Data extracts:

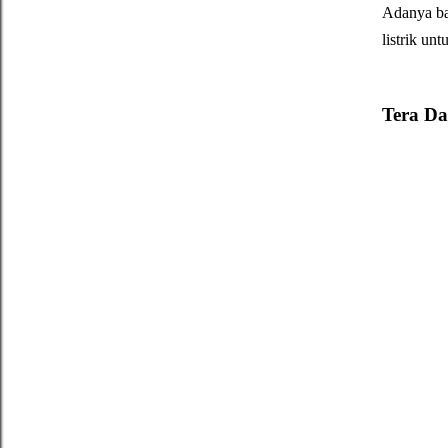
Adanya ba
listrik un
Tera D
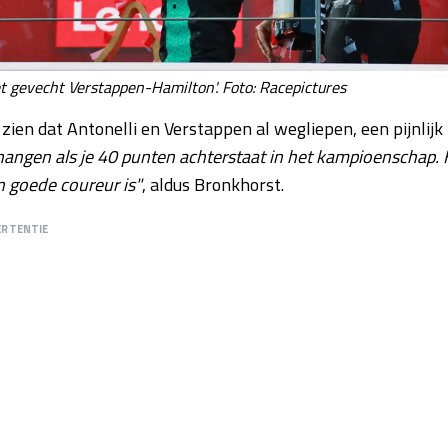
het gevecht Verstappen-Hamilton'. Foto: Racepictures
 zien dat Antonelli en Verstappen al wegliepen, een pijnlijk
 hangen als je 40 punten achterstaat in het kampioenschap. H
n goede coureur is"
, aldus Bronkhorst.
ERTENTIE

Activity: The answer must be the lines from the one containing "hangen als je" to the final line of the data above, copied exactly, both included, with nothing added.

Exercise solution:
 hangen als je 40 punten achterstaat in het kampioenschap. H
n goede coureur is"
, aldus Bronkhorst.
ERTENTIE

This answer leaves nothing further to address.